[Directions]: Any images in the records should be skipped; transcribe the rest exactly.

━━━━━━━━━━━━━━━━━━━━

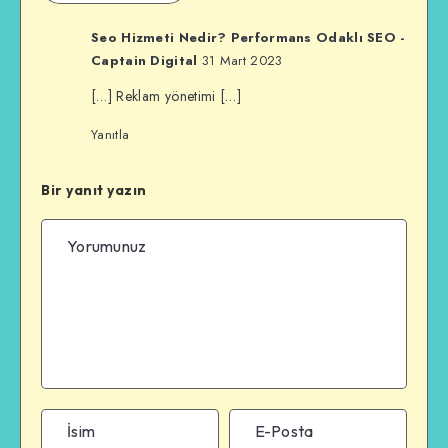
Seo Hizmeti Nedir? Performans Odaklı SEO -
Captain Digital
31 Mart 2023
[…] Reklam yönetimi […]
Yanıtla
Bir yanıt yazın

━━━━━━━━━━━━━━━━━━━━

[Result of the task]:
Seo Hizmeti Nedir? Performans Odaklı SEO -
Captain Digital
31 Mart 2023
[…] Reklam yönetimi […]
Yanıtla
Bir yanıt yazın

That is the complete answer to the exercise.